### Task requirements
Restate the listing exactly.

↓↓↓

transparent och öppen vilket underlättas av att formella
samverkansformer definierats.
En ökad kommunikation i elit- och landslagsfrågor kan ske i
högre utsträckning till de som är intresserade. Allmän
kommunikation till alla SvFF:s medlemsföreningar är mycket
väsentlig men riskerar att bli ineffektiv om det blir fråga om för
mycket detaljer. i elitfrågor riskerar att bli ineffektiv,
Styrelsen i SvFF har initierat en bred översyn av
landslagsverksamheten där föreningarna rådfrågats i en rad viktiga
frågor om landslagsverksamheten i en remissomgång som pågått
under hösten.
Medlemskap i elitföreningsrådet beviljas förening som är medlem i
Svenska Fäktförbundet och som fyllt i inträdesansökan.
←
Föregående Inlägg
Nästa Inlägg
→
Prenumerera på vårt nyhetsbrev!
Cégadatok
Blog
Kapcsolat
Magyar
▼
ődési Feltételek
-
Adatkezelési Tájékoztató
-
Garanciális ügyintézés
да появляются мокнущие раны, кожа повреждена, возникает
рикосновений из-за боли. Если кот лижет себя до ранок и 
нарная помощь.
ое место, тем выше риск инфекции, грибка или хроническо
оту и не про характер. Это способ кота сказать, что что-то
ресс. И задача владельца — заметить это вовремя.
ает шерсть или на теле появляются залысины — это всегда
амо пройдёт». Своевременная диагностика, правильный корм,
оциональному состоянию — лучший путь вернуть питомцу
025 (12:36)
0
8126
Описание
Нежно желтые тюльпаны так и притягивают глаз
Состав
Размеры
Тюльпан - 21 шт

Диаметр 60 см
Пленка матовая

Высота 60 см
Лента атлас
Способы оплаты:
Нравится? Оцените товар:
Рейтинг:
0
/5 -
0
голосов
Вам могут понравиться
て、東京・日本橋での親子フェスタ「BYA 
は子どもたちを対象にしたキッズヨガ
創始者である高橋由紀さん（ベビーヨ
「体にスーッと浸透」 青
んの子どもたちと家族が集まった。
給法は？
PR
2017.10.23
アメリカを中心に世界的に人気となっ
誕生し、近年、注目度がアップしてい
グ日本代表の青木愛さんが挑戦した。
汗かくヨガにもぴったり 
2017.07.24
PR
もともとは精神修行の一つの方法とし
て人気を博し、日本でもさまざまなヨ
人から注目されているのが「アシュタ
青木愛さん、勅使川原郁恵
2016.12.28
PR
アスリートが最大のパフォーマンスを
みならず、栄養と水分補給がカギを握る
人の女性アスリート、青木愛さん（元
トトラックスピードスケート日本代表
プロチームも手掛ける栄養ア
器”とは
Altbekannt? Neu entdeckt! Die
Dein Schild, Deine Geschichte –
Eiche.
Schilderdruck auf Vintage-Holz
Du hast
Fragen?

↑↑↑

### Response
transparent och öppen vilket underlättas av att formella
samverkansformer definierats.
En ökad kommunikation i elit- och landslagsfrågor kan ske i
högre utsträckning till de som är intresserade. Allmän
kommunikation till alla SvFF:s medlemsföreningar är mycket
väsentlig men riskerar att bli ineffektiv om det blir fråga om för
mycket detaljer. i elitfrågor riskerar att bli ineffektiv,
Styrelsen i SvFF har initierat en bred översyn av
landslagsverksamheten där föreningarna rådfrågats i en rad viktiga
frågor om landslagsverksamheten i en remissomgång som pågått
under hösten.
Medlemskap i elitföreningsrådet beviljas förening som är medlem i
Svenska Fäktförbundet och som fyllt i inträdesansökan.
←
Föregående Inlägg
Nästa Inlägg
→
Prenumerera på vårt nyhetsbrev!
Cégadatok
Blog
Kapcsolat
Magyar
▼
ődési Feltételek
-
Adatkezelési Tájékoztató
-
Garanciális ügyintézés
да появляются мокнущие раны, кожа повреждена, возникает
рикосновений из-за боли. Если кот лижет себя до ранок и 
нарная помощь.
ое место, тем выше риск инфекции, грибка или хроническо
оту и не про характер. Это способ кота сказать, что что-то
ресс. И задача владельца — заметить это вовремя.
ает шерсть или на теле появляются залысины — это всегда
амо пройдёт». Своевременная диагностика, правильный корм,
оциональному состоянию — лучший путь вернуть питомцу
025 (12:36)
0
8126
Описание
Нежно желтые тюльпаны так и притягивают глаз
Состав
Размеры
Тюльпан - 21 шт

Диаметр 60 см
Пленка матовая

Высота 60 см
Лента атлас
Способы оплаты:
Нравится? Оцените товар:
Рейтинг:
0
/5 -
0
голосов
Вам могут понравиться
て、東京・日本橋での親子フェスタ「BYA 
は子どもたちを対象にしたキッズヨガ
創始者である高橋由紀さん（ベビーヨ
「体にスーッと浸透」 青
んの子どもたちと家族が集まった。
給法は？
PR
2017.10.23
アメリカを中心に世界的に人気となっ
誕生し、近年、注目度がアップしてい
グ日本代表の青木愛さんが挑戦した。
汗かくヨガにもぴったり 
2017.07.24
PR
もともとは精神修行の一つの方法とし
て人気を博し、日本でもさまざまなヨ
人から注目されているのが「アシュタ
青木愛さん、勅使川原郁恵
2016.12.28
PR
アスリートが最大のパフォーマンスを
みならず、栄養と水分補給がカギを握る
人の女性アスリート、青木愛さん（元
トトラックスピードスケート日本代表
プロチームも手掛ける栄養ア
器”とは
Altbekannt? Neu entdeckt! Die
Dein Schild, Deine Geschichte –
Eiche.
Schilderdruck auf Vintage-Holz
Du hast
Fragen?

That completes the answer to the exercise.